◆ **Task objective**
Where a line of the following data contains the string "years", include it in the tally. Report the total alone.

*** Opening Materials provided ***

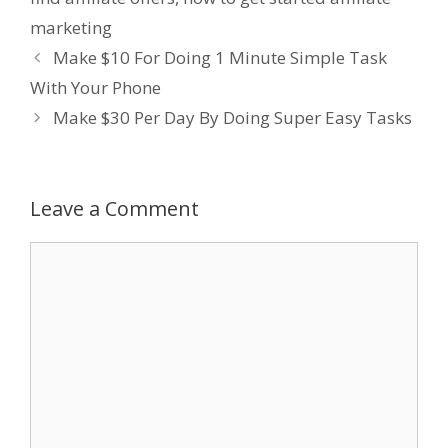
marketing
Make $10 For Doing 1 Minute Simple Task
With Your Phone
Make $30 Per Day By Doing Super Easy Tasks
Leave a Comment
Comment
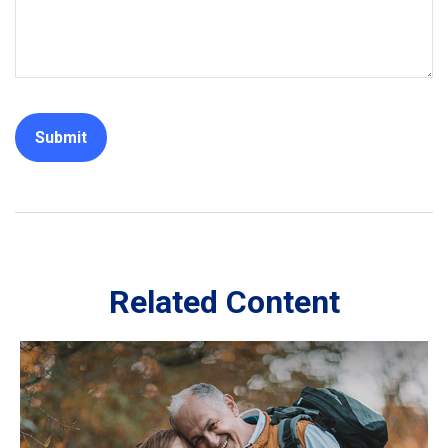
Related Content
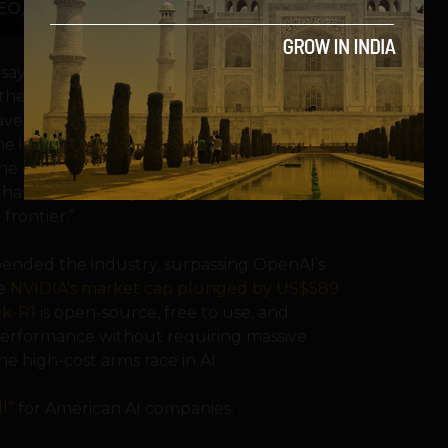
O, InvestorAi
, says, “DeepSeek R1 has definitely
 the models and data ecosystem – OpenAI,
ave a significant impact on the AI
e importance of innovation and focusing
the processing power. This genuinely
 have the existing infrastructure a huge
frontier.”
pended the industry, surpassing OpenAI’s
le
NVIDIA’s market cap plunged by US$589
k-R1
is open-source, free to use, and
rt performance without requiring massive
he high-cost arms race in AI.
l”
for American AI companies.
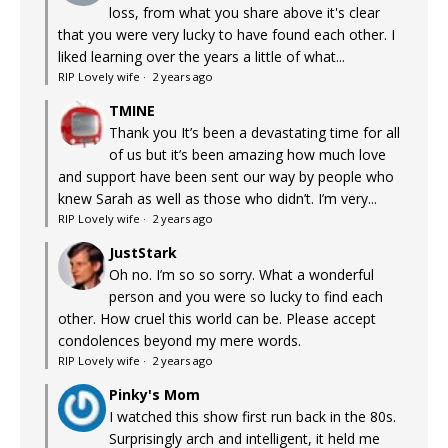
loss, from what you share above it's clear
that you were very lucky to have found each other. I
liked learning over the years a little of what...
RIP Lovely wife
·
2 years ago
TMINE
Thank you It’s been a devastating time for all
of us but it’s been amazing how much love
and support have been sent our way by people who
knew Sarah as well as those who didn’t. I’m very...
RIP Lovely wife
·
2 years ago
JustStark
Oh no. I’m so so sorry. What a wonderful
person and you were so lucky to find each
other. How cruel this world can be. Please accept
condolences beyond my mere words.
RIP Lovely wife
·
2 years ago
Pinky's Mom
I watched this show first run back in the 80s.
Surprisingly arch and intelligent, it held me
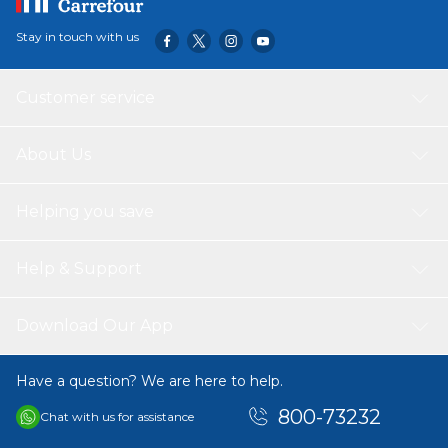
Stay in touch with us
Customer service
About Us
Helping you save
Help & Support
Download Our App
Have a question? We are here to help.
800-73232
Chat with us for assistance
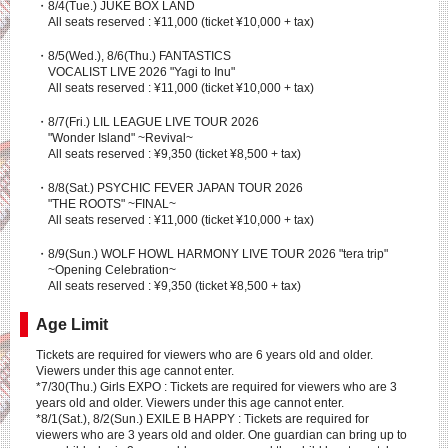
・8/4(Tue.) JUKE BOX LAND
All seats reserved : ¥11,000 (ticket ¥10,000 + tax)
・8/5(Wed.), 8/6(Thu.) FANTASTICS
VOCALIST LIVE 2026 "Yagi to Inu"
All seats reserved : ¥11,000 (ticket ¥10,000 + tax)
・8/7(Fri.) LIL LEAGUE LIVE TOUR 2026
"Wonder Island" ~Revival~
All seats reserved : ¥9,350 (ticket ¥8,500 + tax)
・8/8(Sat.) PSYCHIC FEVER JAPAN TOUR 2026
"THE ROOTS" ~FINAL~
All seats reserved : ¥11,000 (ticket ¥10,000 + tax)
・8/9(Sun.) WOLF HOWL HARMONY LIVE TOUR 2026 "tera trip"
~Opening Celebration~
All seats reserved : ¥9,350 (ticket ¥8,500 + tax)
Age Limit
Tickets are required for viewers who are 6 years old and older.
Viewers under this age cannot enter.
*7/30(Thu.) Girls EXPO : Tickets are required for viewers who are 3
years old and older. Viewers under this age cannot enter.
*8/1(Sat.), 8/2(Sun.) EXILE B HAPPY : Tickets are required for
viewers who are 3 years old and older. One guardian can bring up to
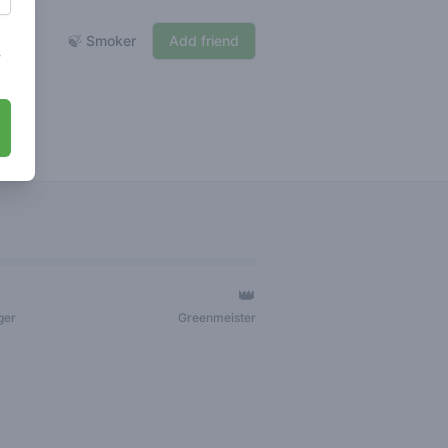
🍃 Smoker
Add friend
s
👑
ger
Greenmeister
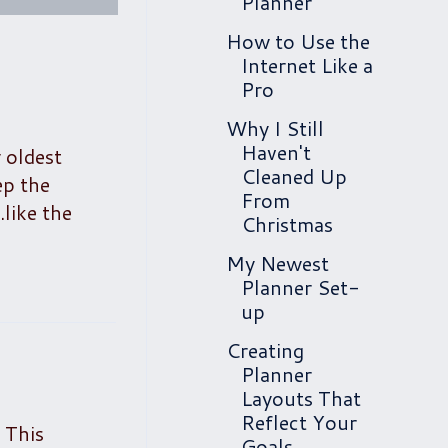
Planner
How to Use the
Internet Like a
Pro
Why I Still
Haven't
 oldest
Cleaned Up
ep the
From
like the
Christmas
My Newest
Planner Set-
up
Creating
Planner
Layouts That
Reflect Your
 This
Goals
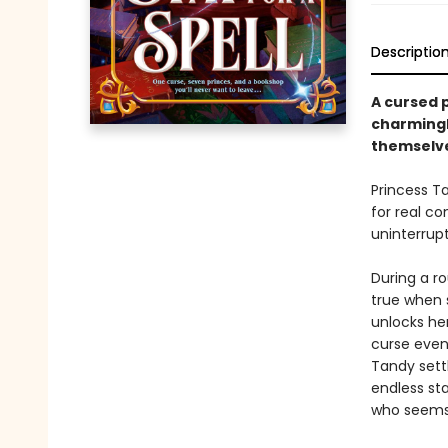
Descriptio
A cursed p
charmingl
themselve
Princess Ta
for real co
uninterrup
During a ro
true when 
unlocks her
curse even
Tandy settl
endless sta
who seems 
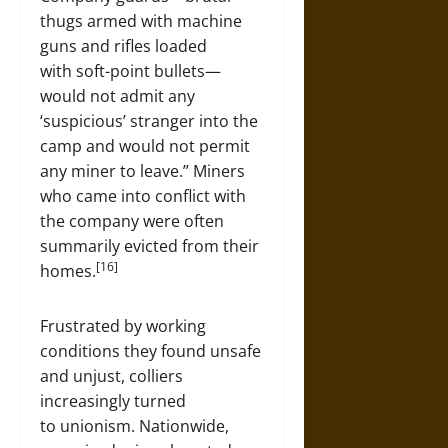
thugs armed with machine
guns and rifles loaded
with soft-point bullets—
would not admit any
‘suspicious’ stranger into the
camp and would not permit
any miner to leave.” Miners
who came into conflict with
the company were often
summarily evicted from their
[16]
homes.
Frustrated by working
conditions they found unsafe
and unjust, colliers
increasingly turned
to unionism. Nationwide,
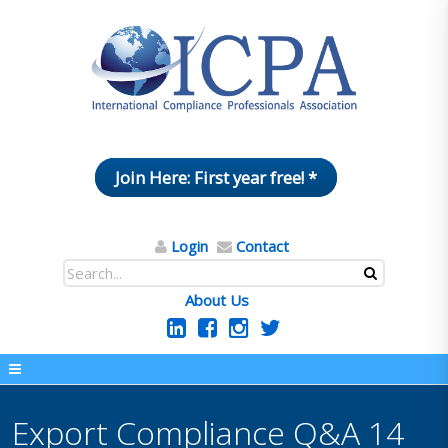
Join Here: First year free! *
Login
Contact
About Us
Export Compliance Q&A 14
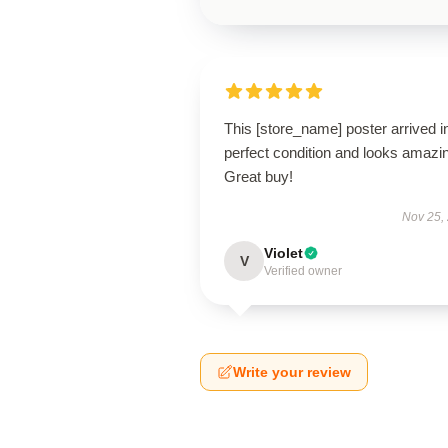
This [store_name] poster arrived i
perfect condition and looks amazi
Great buy!
Nov 25,
Violet
V
Verified owner
Write your review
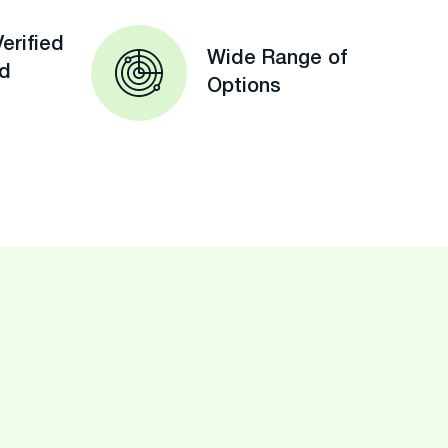
erified
Wide Range of
ed
Options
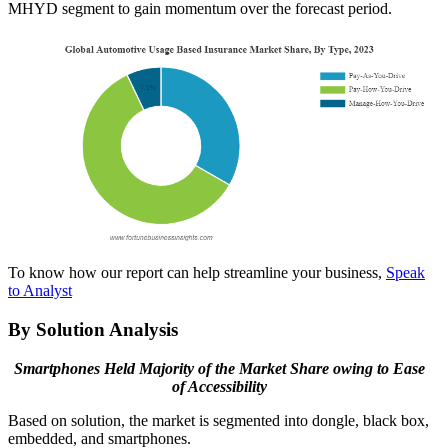
MHYD segment to gain momentum over the forecast period.
To know how our report can help streamline your business,
Speak
to Analyst
By Solution Analysis
Smartphones Held Majority of the Market Share owing to Ease
of Accessibility
Based on solution, the market is segmented into dongle, black box,
embedded, and smartphones.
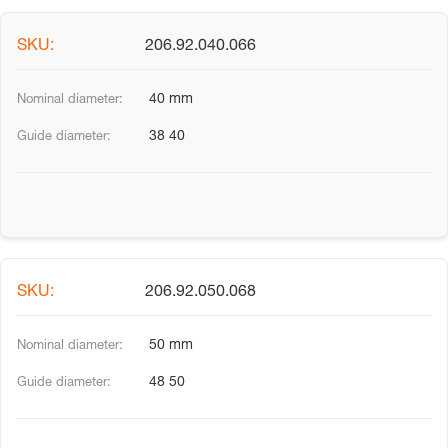
206.92.040.066
40 mm
38 40
206.92.050.068
50 mm
48 50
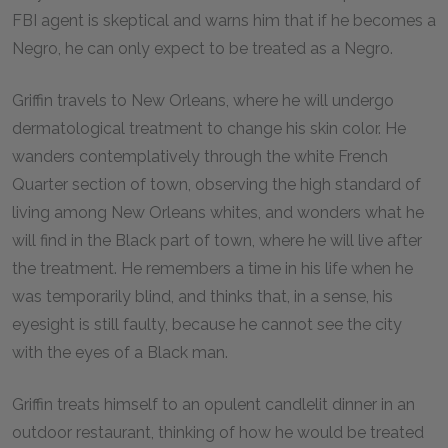
FBI agent is skeptical and warns him that if he becomes a
Negro, he can only expect to be treated as a Negro.
Griffin travels to New Orleans, where he will undergo
dermatological treatment to change his skin color. He
wanders contemplatively through the white French
Quarter section of town, observing the high standard of
living among New Orleans whites, and wonders what he
will find in the Black part of town, where he will live after
the treatment. He remembers a time in his life when he
was temporarily blind, and thinks that, in a sense, his
eyesight is still faulty, because he cannot see the city
with the eyes of a Black man.
Griffin treats himself to an opulent candlelit dinner in an
outdoor restaurant, thinking of how he would be treated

*** Closing Materials provided ***

◆ **Answer to the exercise**
7